Required action
Could you restate word for word only the lines below from the one holding "Fortbildungen" to the one holding "S’INSCRIRE À LA V", inclusive, and leave out the pictures?

Stored data entries
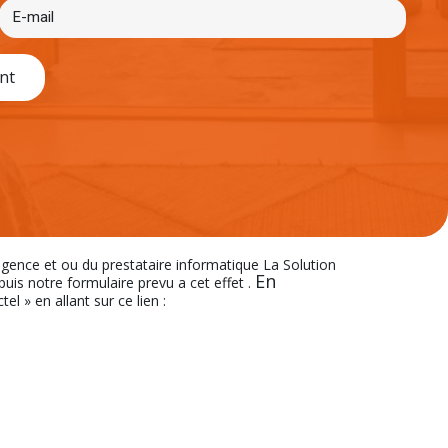
nt
’agence et ou du prestataire informatique La Solution
En
s notre formulaire prevu a cet effet .
el » en allant sur ce lien :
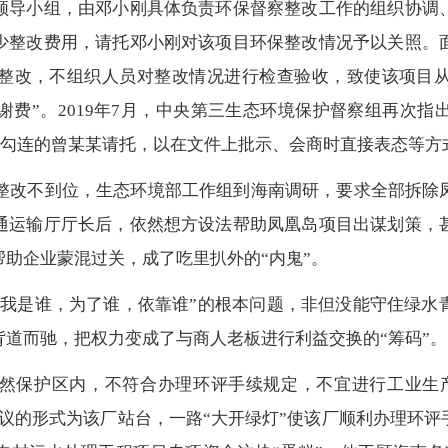
领导小组，由邓小刚具体负责环保督察整改工作的组织协调
少整改费用，请托邓小刚对该项目环保整改情况予以关照。
整改，不组织人员对整改情况进行检查验收，致使该项目
“感谢费”。2019年7月，中央第三生态环境保护督察组再次
利益勾连的曾某某请托，以在文件上批示、会商时直接表态等
题整改不到位，生态环境部工作组到海南调研，要求全部拆
通运输厅厅长后，依然想方设法帮助凤凰岛项目出谋划策，
助企业蒙混过关，成了吃里扒外的“内鬼”。
“我是谁，为了谁，依靠谁”的根本问题，非但没能守住绿水
道而驰，把权力变成了与商人老板进行利益交换的“筹码”。
然保护区内，不符合办理环评手续规定，不宜进行工业生
议的形式为该厂站台，一路“大开绿灯”使该厂顺利办理环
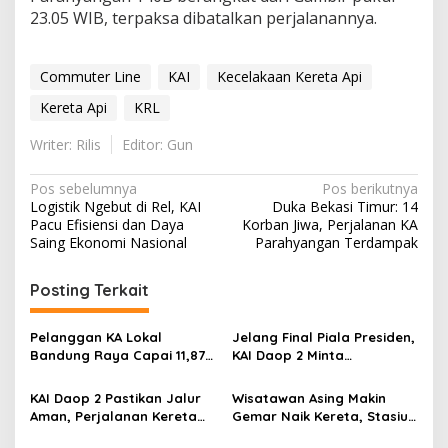
23.05 WIB, terpaksa dibatalkan perjalanannya.
Commuter Line
KAI
Kecelakaan Kereta Api
Kereta Api
KRL
Writer: Rilis
Editor: Gun
Navigasi
Pos sebelumnya
Pos berikutnya
Logistik Ngebut di Rel, KAI
Duka Bekasi Timur: 14
pos
Pacu Efisiensi dan Daya
Korban Jiwa, Perjalanan KA
Saing Ekonomi Nasional
Parahyangan Terdampak
Posting Terkait
Pelanggan KA Lokal
Jelang Final Piala Presiden,
Bandung Raya Capai 11,87
KAI Daop 2 Minta
Juta, KAI Dorong
Penumpang Antisipasi
Pengembangan
Kemacetan Menuju Stasiun
KAI Daop 2 Pastikan Jalur
Wisatawan Asing Makin
Infrastruktur Berbasis
Aman, Perjalanan Kereta
Gemar Naik Kereta, Stasiun
Kebutuhan
Kembali Normal Usai
Bandung Jadi Gerbang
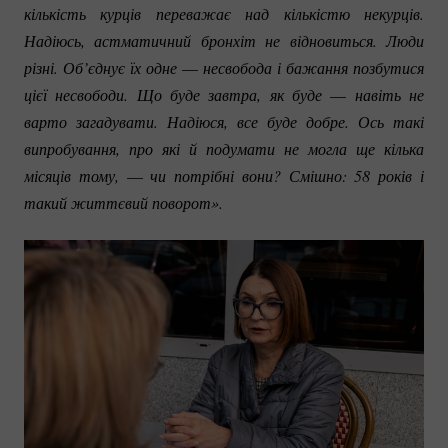
кількість курців переважає над кількістю некурців. 
Надіюсь, астматичний бронхіт не відновиться. Люди 
різні. Об’єднує їх одне 
—
 несвобода і бажання позбутися 
цієї несвободи. Що буде завтра, як буде 
—
 навіть не 
варто загадувати. Надіюся, все буде добре. Ось такі 
випробування, про які й подумати не могла ще кілька 
місяців тому, 
—
 чи потрібні вони? Смішно: 58 років і 
такий життєвий поворот».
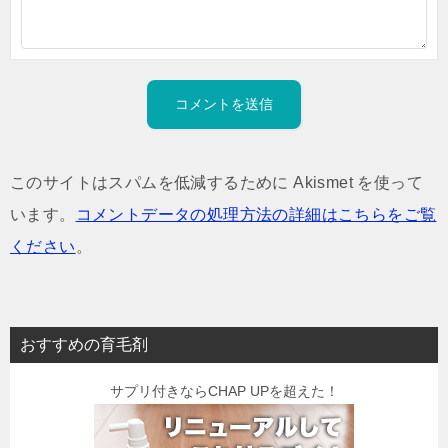
このサイトはスパムを低減するために Akismet を使って
います。
コメントデータの処理方法の詳細はこちらをご覧
ください
。
おすすめの育毛剤
サプリ付きならCHAP UPを超えた！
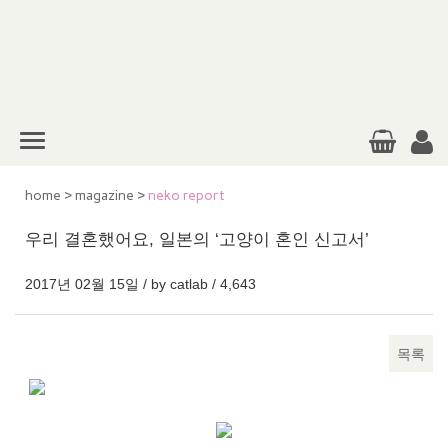
home
>
magazine
>
neko report
우리 결혼했어요, 일본의 ‘고양이 혼인 신고서’
2017년 02월 15일 / by
catlab
/
4,643
목록
본문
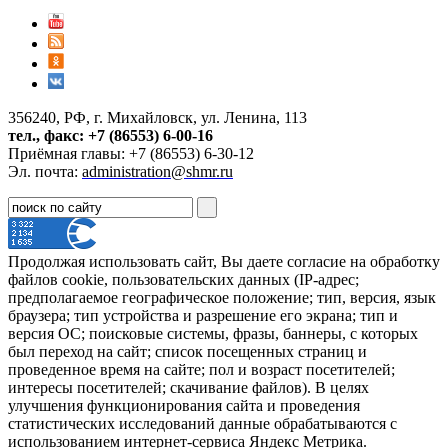
356240, РФ, г. Михайловск, ул. Ленина, 113
тел., факс: +7 (86553) 6-00-16
Приёмная главы: +7 (86553) 6-30-12
Эл. почта:
administration@shmr.ru
Продолжая использовать сайт, Вы даете согласие на обработку
файлов cookie, пользовательских данных (IP-адрес;
предполагаемое географическое положение; тип, версия, язык
браузера; тип устройства и разрешение его экрана; тип и
версия ОС; поисковые системы, фразы, баннеры, с которых
был переход на сайт; список посещенных страниц и
проведенное время на сайте; пол и возраст посетителей;
интересы посетителей; скачивание файлов). В целях
улучшения функционирования сайта и проведения
статистических исследований данные обрабатываются с
использованием интернет-сервиса Яндекс Метрика.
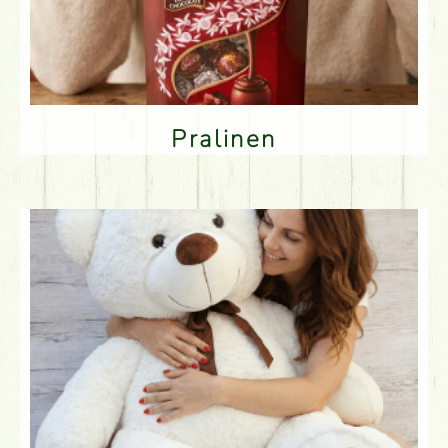
Pralinen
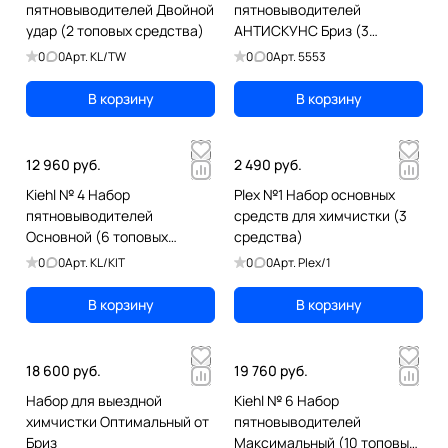
пятновыводителей Двойной
пятновыводителей
удар (2 топовых средства)
АНТИСКУНС Бриз (3
средства)
0
0
Арт.
KL/TW
0
0
Арт.
5553
В корзину
В корзину
12 960 руб.
2 490 руб.
Kiehl № 4 Набор
Plex №1 Набор основных
пятновыводителей
средств для химчистки (3
Основной (6 топовых
средства)
средств)
0
0
Арт.
KL/KIT
0
0
Арт.
Plex/1
В корзину
В корзину
18 600 руб.
19 760 руб.
Набор для выездной
Kiehl № 6 Набор
химчистки Оптимальный от
пятновыводителей
Бриз
Максимальный (10 топовых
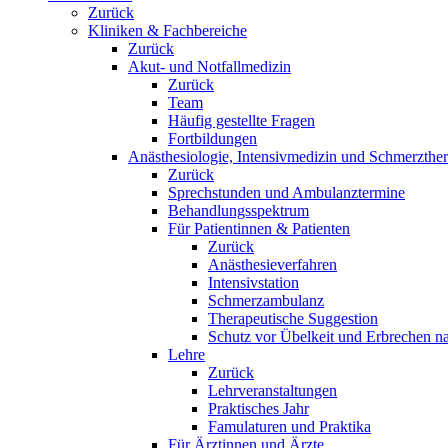
Zurück
Kliniken & Fachbereiche
Zurück
Akut- und Notfallmedizin
Zurück
Team
Häufig gestellte Fragen
Fortbildungen
Anästhesiologie, Intensivmedizin und Schmerzther
Zurück
Sprechstunden und Ambulanztermine
Behandlungsspektrum
Für Patientinnen & Patienten
Zurück
Anästhesieverfahren
Intensivstation
Schmerzambulanz
Therapeutische Suggestion
Schutz vor Übelkeit und Erbrechen na
Lehre
Zurück
Lehrveranstaltungen
Praktisches Jahr
Famulaturen und Praktika
Für Ärztinnen und Ärzte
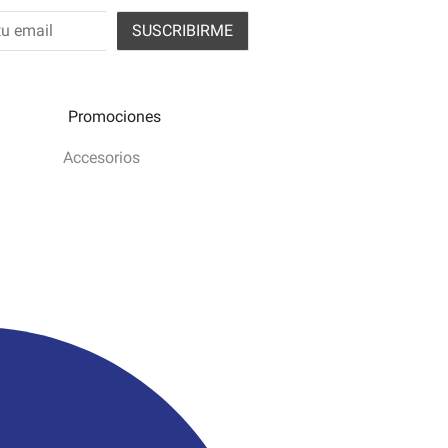
 acepto los términos y condiciones
Promociones
Accesorios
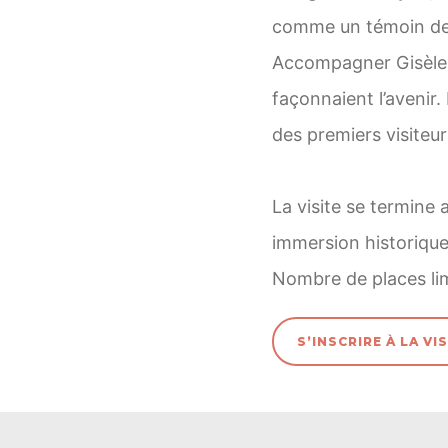
comme un témoin de l
Accompagner Gisèle e
façonnaient l’avenir.
des premiers visiteurs
La visite se termine 
immersion historique
Nombre de places li
S’INSCRIRE À LA V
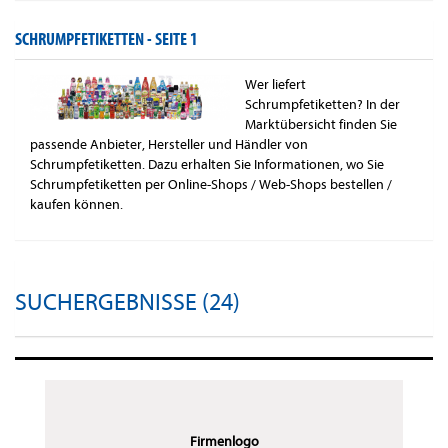
SCHRUMPFETIKETTEN -
SEITE 1
Wer liefert
Schrumpfetiketten? In der
Marktübersicht finden Sie
passende Anbieter, Hersteller und Händler von
Schrumpfetiketten. Dazu erhalten Sie Informationen, wo Sie
Schrumpfetiketten per Online-Shops / Web-Shops bestellen /
kaufen können.
SUCHERGEBNISSE (24)
Firmenlogo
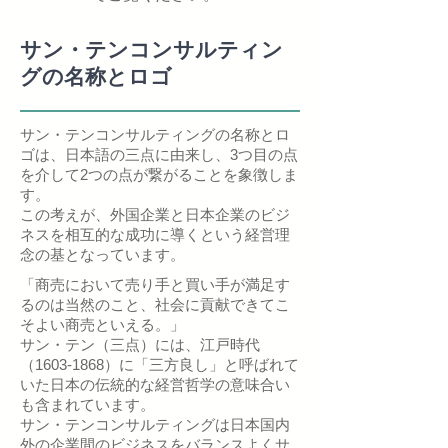
サン・テンコンサルティン
グの名称とロゴ
​サン・テンコンサルティングの名称とロ
ゴは、日本語の三点に由来し、3つ目の点
を介して2つの点が繋がることを象徴しま
す。
この考えが、外国企業と日本企業のビジ
ネスを相互的な成功に導くという経営理
念の基となっています。
「商売において売り手と買い手が満足す
るのは当然のこと、社会に貢献できてこ
そよい商売といえる。」
サン・テン（三点）には、江戸時代
（1603-1868）に「三方良し」と呼ばれて
いた日本の伝統的な経営哲学の意味合い
も含まれています。
​サン・テンコンサルティングは日本国内
外の企業間のビジネスをバランスよくサ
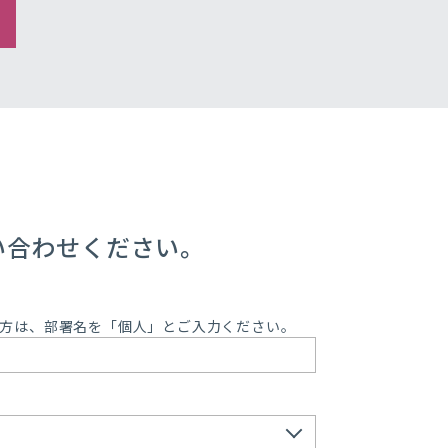
い合わせください。
方は、部署名を「個人」とご入力ください。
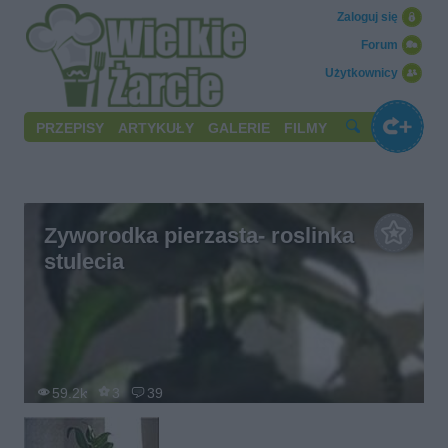
Zaloguj się
Forum
Użytkownicy
PRZEPISY
ARTYKUŁY
GALERIE
FILMY
Zyworodka pierzasta- roslinka
stulecia
59.2k
3
39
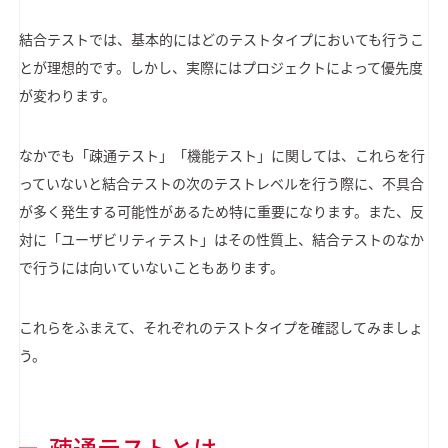
結合テストでは、基本的にはどのテストタイプにおいても行うこ
とが理想的です。しかし、実際にはプロジェクトによって優先度
が変わります。
なかでも「疎通テスト」「機能テスト」に関しては、これらを行
っていないと結合テストの次のテストレベルを行う際に、不具合
が多く発生する可能性があるため特に重要になります。また、反
対に「ユーザビリティテスト」はその性質上、結合テストのなか
で行うには向いていないこともあります。
これらをふまえて、それぞれのテストタイプを確認してみましょ
う。
疎通テストとは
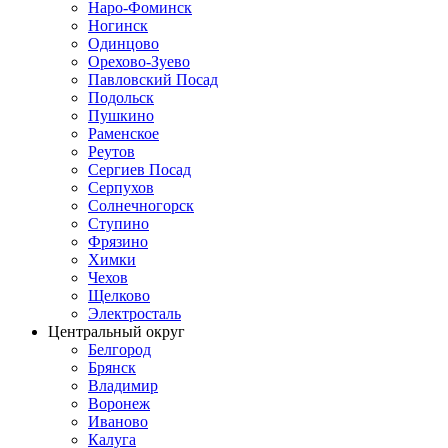
Наро-Фоминск
Ногинск
Одинцово
Орехово-Зуево
Павловский Посад
Подольск
Пушкино
Раменское
Реутов
Сергиев Посад
Серпухов
Солнечногорск
Ступино
Фрязино
Химки
Чехов
Щелково
Электросталь
Центральный округ
Белгород
Брянск
Владимир
Воронеж
Иваново
Калуга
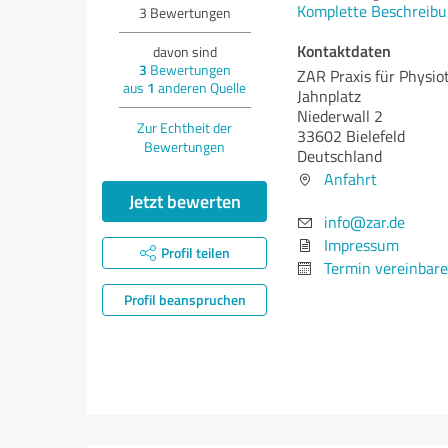
Komplette Beschreibu
3
Bewertungen
Kontaktdaten
davon sind
3
Bewertungen
ZAR Praxis für Physio
aus
1
anderen Quelle
Jahnplatz
Niederwall 2
Zur Echtheit der
33602 Bielefeld
Bewertungen
Deutschland
Anfahrt
Jetzt bewerten
info@zar.de
Impressum
Profil teilen
Termin vereinbar
Profil beanspruchen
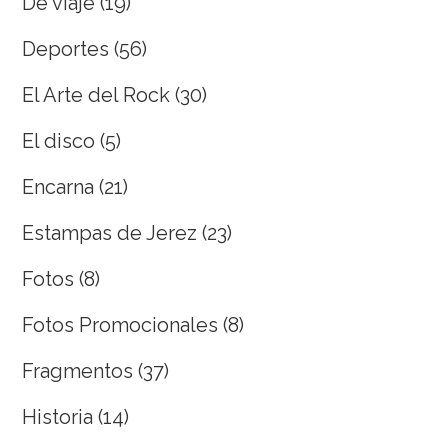
De viaje
(19)
Deportes
(56)
El Arte del Rock
(30)
El disco
(5)
Encarna
(21)
Estampas de Jerez
(23)
Fotos
(8)
Fotos Promocionales
(8)
Fragmentos
(37)
Historia
(14)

Response
Fortbildungen
Anästhesiologie, Intensivmedizin und Schmerzther
Zurück
Sprechstunden und Ambulanztermine
Behandlungsspektrum
Für Patientinnen & Patienten
Zurück
Anästhesieverfahren
Intensivstation
Schmerzambulanz
Therapeutische Suggestion
Schutz vor Übelkeit und Erbrechen na
Lehre
Zurück
Lehrveranstaltungen
Praktisches Jahr
Famulaturen und Praktika
Für Ärztinnen und Ärzte
 acepto los términos y condiciones
Promociones
Accesorios
comme un témoin de l
Accompagner Gisèle e
façonnaient l’avenir.
des premiers visiteurs
La visite se termine 
immersion historique
Nombre de places li
S’INSCRIRE À LA V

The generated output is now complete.